Of all the words used to describe Chris Moyles, charming isn't usually one of them. Arrogant, yes, but not charming. And certainly not sweet.

Yet we're sat in the bar of a central London Holiday Inn (his choice) and the 28-year-old DJ, famous for his bug ego and even bigger waistline, is being very charming and very sweet. It could be due to the fact that his life is pretty good at the moment, giving him every reason to be cheerful. There's his Radio 1 show with more than six million daily listeners; a new show on Channel 5 produced by Chris Evans; a thinner physique thanks to his fitness regime; and a new romance with TV researcher Sophie Waite.

Then again, it could just be that we're getting to meet the real Chris Moyles. Friends of his have previously described him to heat as being "really nice" and - wait for it - "a bit shy". So is the arrogant "I'm great, me" routine we hear every day on the radio just a big act? Or is he just being sweet so heat will write nice things about him? There's only one way to find out ...

Tell us about this TV show.

It's really hard to describe. Even my mum is saying "What is it?" and I'm like "I don't know."

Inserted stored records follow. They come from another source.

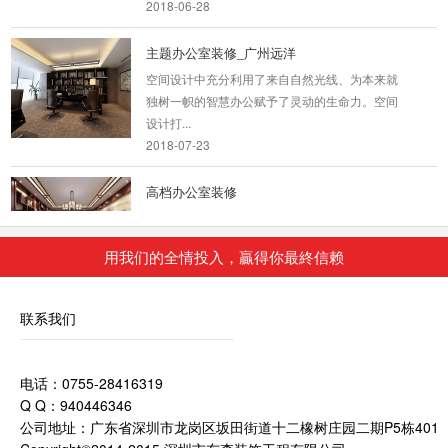
2018-06-28
主题办公室装修_广州远洋
空间设计中充分利用了来自自然光线、为本来就
独树一帜的智慧办公赋予了灵动的生命力。空间
设计打...
2018-07-23
高档办公室装修
人们对于办公室在进行装修的时候，有很多事情
都是需要注意的，办公室装修好坏直接影响到工
用我们的全情投入，贏得你最終信赖
作人员的...
2018-06-28
联系我们
企业办公室装修装饰
今天来说一说科技公司办公室装修设计时，可以
电话：0755-28416319
选择哪些设计风格。我们都知道，办公室装修设
Q Q：940446346
计的重...
公司地址：广东省深圳市龙岗区坂田街道十二橡树庄园二期P5栋401
2018-08-29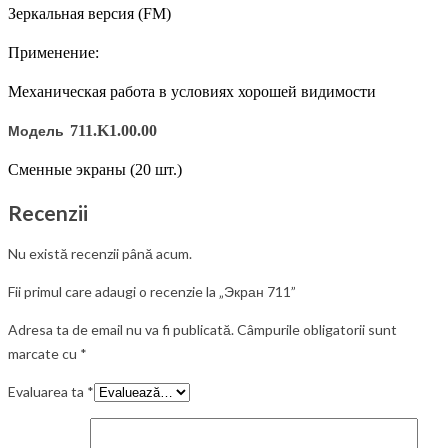
Зеркальная версия (FM)
Применение:
Механическая работа в условиях хорошей видимости
Модель
711.K1.00.00
Сменные экраны (20 шт.)
Recenzii
Nu există recenzii până acum.
Fii primul care adaugi o recenzie la „Экран 711”
Adresa ta de email nu va fi publicată.
Câmpurile obligatorii sunt
marcate cu
*
Evaluarea ta
*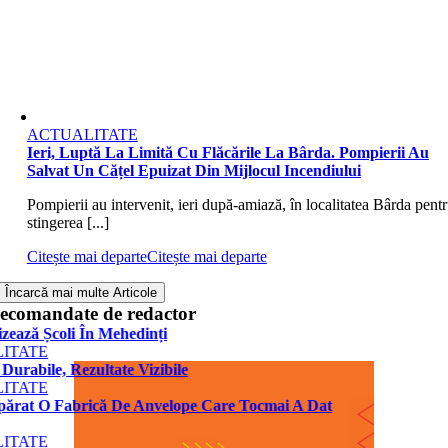
ACTUALITATE
Ieri, Luptă La Limită Cu Flăcările La Bârda. Pompierii Au
Salvat Un Cățel Epuizat Din Mijlocul Incendiului
Pompierii au intervenit, ieri după-amiază, în localitatea Bârda pent
stingerea [...]
Citește mai departe
Citește mai departe
Încarcă mai multe Articole
ecomandate de redactor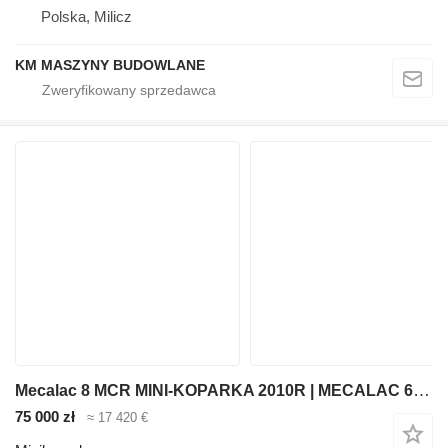
Polska, Milicz
KM MASZYNY BUDOWLANE
Mecalac 8 MCR MINI-KOPARKA 2010R | MECALAC 6 MCR, JCB 8065 8080 8085 85
75 000 zł
≈ 17 420 €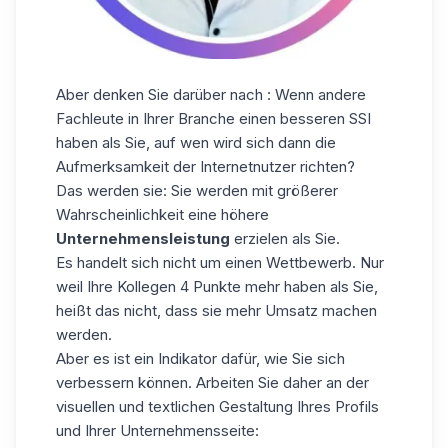
Aber denken Sie darüber nach : Wenn andere
Fachleute in Ihrer Branche einen besseren SSI
haben als Sie, auf wen wird sich dann die
Aufmerksamkeit der Internetnutzer richten?
Das werden sie: Sie werden mit größerer
Wahrscheinlichkeit eine höhere
Unternehmensleistung
erzielen als Sie.
Es handelt sich nicht um einen Wettbewerb. Nur
weil Ihre Kollegen 4 Punkte mehr haben als Sie,
heißt das nicht, dass sie mehr Umsatz machen
werden.
Aber es ist ein Indikator dafür, wie Sie sich
verbessern können. Arbeiten Sie daher an der
visuellen und textlichen Gestaltung Ihres Profils
und Ihrer Unternehmensseite: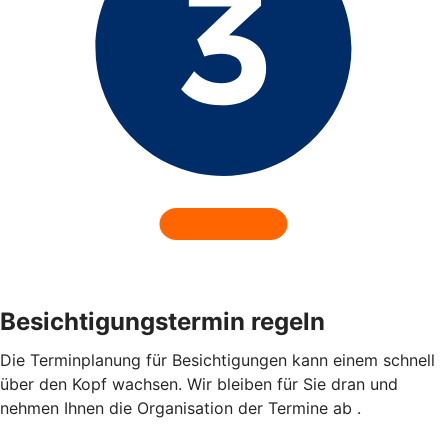
Besichtigungstermin regeln
Die Terminplanung für Besichtigungen kann einem schnell
über den Kopf wachsen. Wir bleiben für Sie dran und
nehmen Ihnen die Organisation der Termine ab .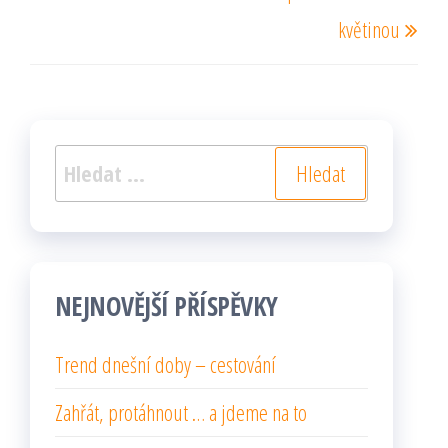
květinou
Vyhledávání
NEJNOVĚJŠÍ PŘÍSPĚVKY
Trend dnešní doby – cestování
Zahřát, protáhnout … a jdeme na to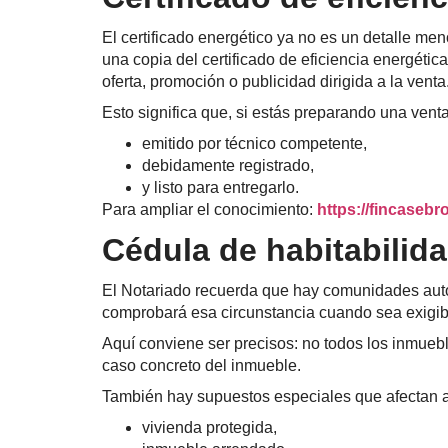
El certificado energético ya no es un detalle me
una copia del certificado de eficiencia energéti
oferta, promoción o publicidad dirigida a la venta
Esto significa que, si estás preparando una venta
emitido por técnico competente,
debidamente registrado,
y listo para entregarlo.
Para ampliar el conocimiento:
https://fincasebr
Cédula de habitabilid
El Notariado recuerda que hay comunidades autón
comprobará esa circunstancia cuando sea exigib
Aquí conviene ser precisos: no todos los inmueble
caso concreto del inmueble.
También hay supuestos especiales que afectan 
vivienda protegida,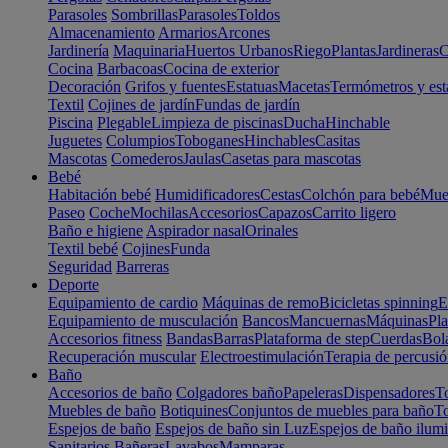
Parasoles
Sombrillas
Parasoles
Toldos
Almacenamiento
Armarios
Arcones
Jardinería
Maquinaria
Huertos Urbanos
Riego
Plantas
Jardineras
C
Cocina
Barbacoas
Cocina de exterior
Decoración
Grifos y fuentes
Estatuas
Macetas
Termómetros y est
Textil
Cojines de jardín
Fundas de jardín
Piscina
Plegable
Limpieza de piscinas
Ducha
Hinchable
Juguetes
Columpios
Toboganes
Hinchables
Casitas
Mascotas
Comederos
Jaulas
Casetas para mascotas
Bebé
Habitación bebé
Humidificadores
Cestas
Colchón para bebé
Mueb
Paseo
Coche
Mochilas
Accesorios
Capazos
Carrito ligero
Baño e higiene
Aspirador nasal
Orinales
Textil bebé
Cojines
Funda
Seguridad
Barreras
Deporte
Equipamiento de cardio
Máquinas de remo
Bicicletas spinning
E
Equipamiento de musculación
Bancos
Mancuernas
Máquinas
Pla
Accesorios fitness
Bandas
Barras
Plataforma de step
Cuerdas
Bola
Recuperación muscular
Electroestimulación
Terapia de percusi
Baño
Accesorios de baño
Colgadores baño
Papeleras
Dispensadores
To
Muebles de baño
Botiquines
Conjuntos de muebles para baño
To
Espejos de baño
Espejos de baño sin Luz
Espejos de baño ilum
Sanitarios
Bañeras
Lavabos
Mamparas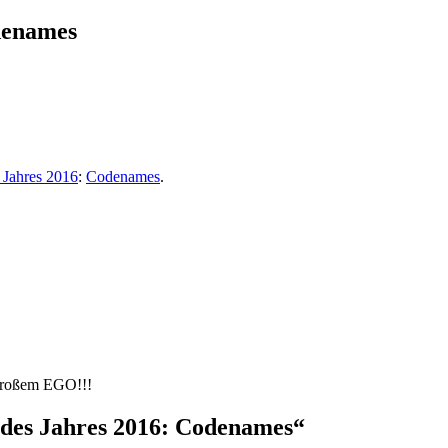
odenames
s Jahres 2016
:
Codenames
.
 großem EGO!!!
 des Jahres 2016: Codenames“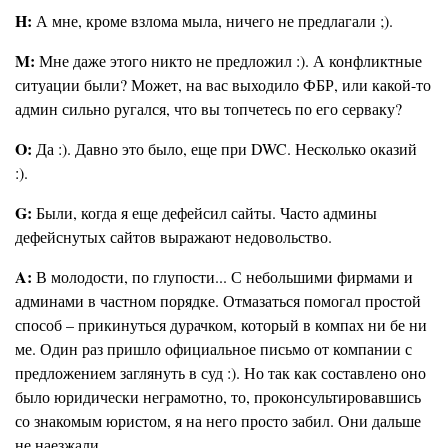
H:
А мне, кроме взлома мыла, ничего не предлагали ;).
M:
Мне даже этого никто не предложил :). А конфликтные
ситуации были? Может, на вас выходило ФБР, или какой-то
админ сильно ругался, что вы топчетесь по его серваку?
O:
Да :). Давно это было, еще при DWC. Несколько оказий
:).
G:
Были, когда я еще дефейсил сайты. Часто админы
дефейснутых сайтов выражают недовольство.
A:
В молодости, по глупости... С небольшими фирмами и
админами в частном порядке. Отмазаться помогал простой
способ – прикинуться дурачком, который в компах ни бе ни
ме. Один раз пришло официальное письмо от компании с
предложением заглянуть в суд :). Но так как составлено оно
было юридически неграмотно, то, проконсультировавшись
со знакомым юристом, я на него просто забил. Они дальше
не наезжали.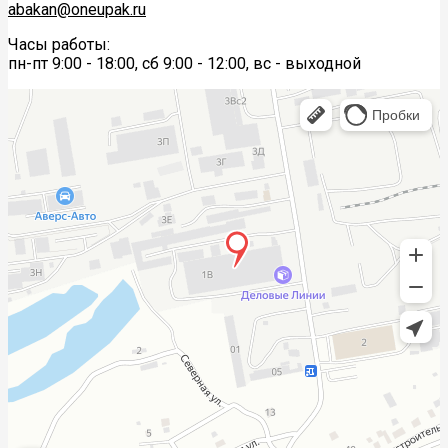
abakan@oneupak.ru
Часы работы:
пн-пт 9:00 - 18:00, сб 9:00 - 12:00, вс - выходной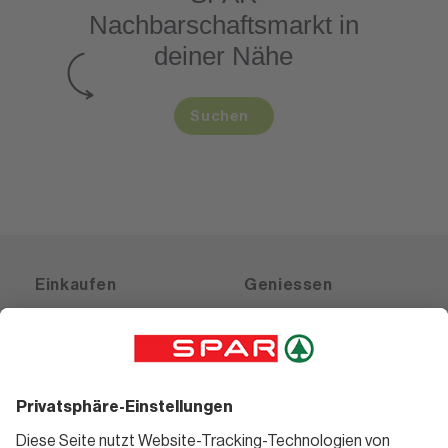
Nachbarschaftsmarkt
in
deiner Nähe
Suchen
Einkaufen
Geniessen
Angebote
Rezeptwelt
Sortiment
Weinwelt
SPAR Friends
Bierwelt
Standorte
Blog
Gutscheine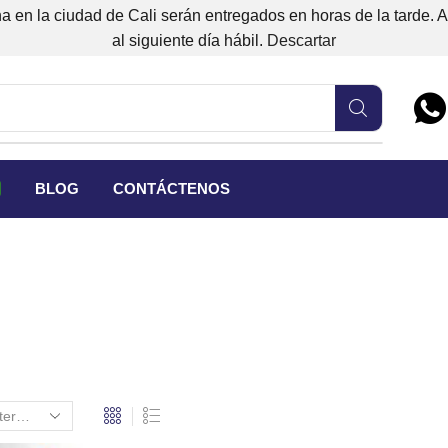
 en la ciudad de Cali serán entregados en horas de la tarde. 
al siguiente día hábil.
Descartar
BLOG
CONTÁCTENOS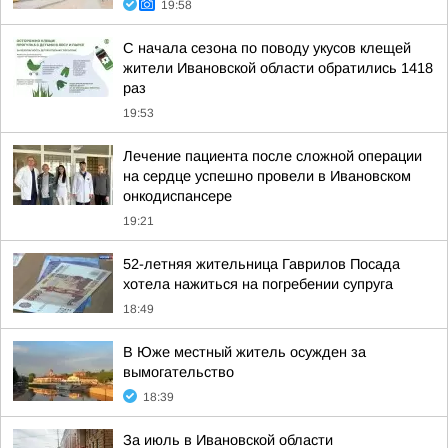
19:58
С начала сезона по поводу укусов клещей
жители Ивановской области обратились 1418
раз
19:53
Лечение пациента после сложной операции
на сердце успешно провели в Ивановском
онкодиспансере
19:21
52-летняя жительница Гаврилов Посада
хотела нажиться на погребении супруга
18:49
В Юже местный житель осужден за
вымогательство
18:39
За июль в Ивановской области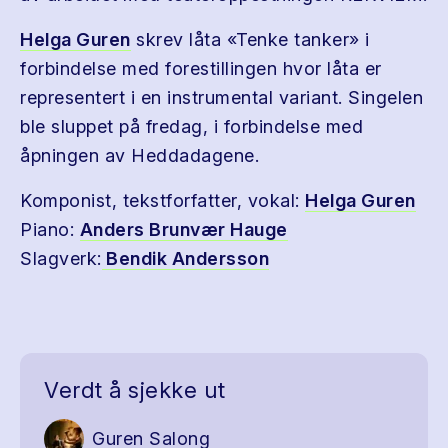
Helga Guren
skrev låta «Tenke tanker» i
forbindelse med forestillingen hvor låta er
representert i en instrumental variant. Singelen
ble sluppet på fredag, i forbindelse med
åpningen av Heddadagene.
Komponist, tekstforfatter, vokal:
Helga Guren
Piano:
Anders Brunvær Hauge
Slagverk:
Bendik Andersson
Verdt å sjekke ut
Guren Salong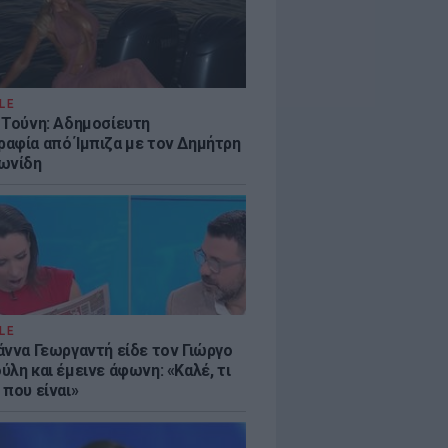
LE
 Τούνη: Αδημοσίευτη
αφία από Ίμπιζα με τον Δημήτρη
ωνίδη
LE
άννα Γεωργαντή είδε τον Γιώργο
λη και έμεινε άφωνη: «Καλέ, τι
 που είναι»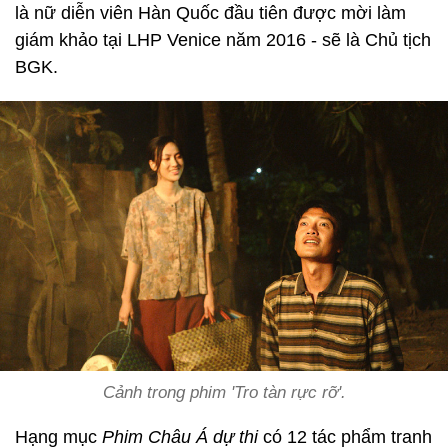
là nữ diễn viên Hàn Quốc đầu tiên được mời làm
giám khảo tại LHP Venice năm 2016 - sẽ là Chủ tịch
BGK.
Cảnh trong phim 'Tro tàn rực rỡ'.
Hạng mục
Phim Châu Á dự thi
có 12 tác phẩm tranh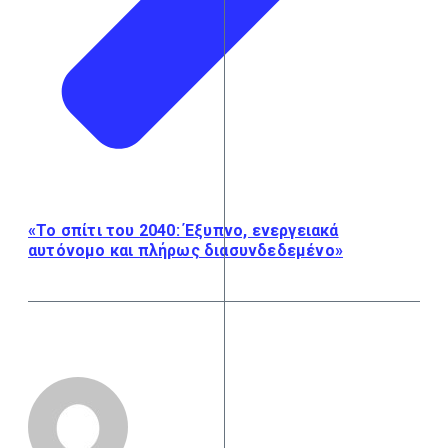
«Το σπίτι του 2040: Έξυπνο, ενεργειακά
αυτόνομο και πλήρως διασυνδεδεμένο»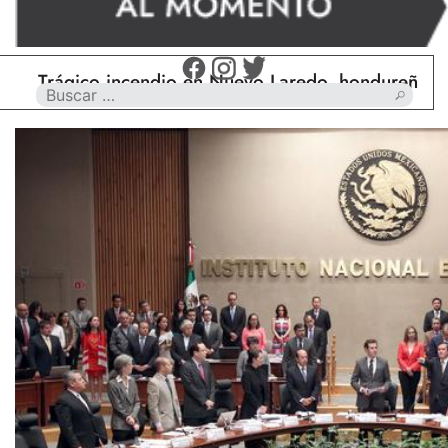
rágico incendio en Nuevo Laredo, hondureño muere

Well, we know it's set in a pub...

Yes. And it's going to be me talking and, um, being funny with no celebrity guests and no bands and there's just going to be some very funny features and items that will involve me and ... [pauses] Did I say it's in a pub?

Er, yes. So why no celebs or bands?

If you set yourself up to have a guest every day, there comes a day when you have a piss-poor guest to fill that seat next to you and I don't want that to happen. But if Tom Cruise comes into town and wants to dress up as a chicken and come on the show, far be it from us to say no.

Are you scared about doing live TV?

I don't know. It's only like live radio but with cameras, isn't it? We sit in a tiny studio at Radio 1 and talk to 6.5 million people. Standing in a pub with a few lights should be fine.

So you're not at all nervous?

I will be nervous for the first few shows. I mean, I'm going to be absolutely bricking it before the first one. I'll have to apologise now - the first few minutes will probably be awful.

Your radio show finishes just before 6pm, then you're on TV at seven. How will you find the time to prepare?

Finish at quarter to six, taxi or bike it to the pub, quick run-through, change my shirt, then I'm on. We'll roughly work out what we're going to do and then I'll take it and just sail with it.

Are you ready for the inevitable comparisons to TFI Friday?

If there's ever a show that's going to be compared to TFI, it's going to be a show that has some of the same production staff, produced by the guy who used to present TFI, so it's hardly worth getting upset about. I'm prepared for all the critics to slate it.

It does sound a bit blokey though. What's in it for the ladies?

I'm on it. [Laughs] I think it's fair to say that I look a lot better than I did a year-and-a-half ago. I'm a bit of eye-candy now, a hunk of burnin' love. Actually, they've got some stylists in to make me look good. They said, "What do you normally wear?" So I said, "Jeans, shirt, that kind of stuff," and they're like, "OK, we can do that," and I'm like, "Do what? I can do that myself."

But then you'll be missing out on free clothes.

Apparently so, but I haven't seen anything yet. But yes, I'm quite happy to wear expensive hand-me-downs. I've never really had a style before, because when you're that heavy you wear stuff that covers you up - my wardrobe consisted of extra-large shirts from Gap.

Have you replaced them all now?

I've chucked some. I've still got my favourite big blue Gap shirt, which looks like a marquee on me. I could probably get two of me in it now.

How much weight have you lost then?

Three stone. It's taken a year and a half. I've done it really gradually.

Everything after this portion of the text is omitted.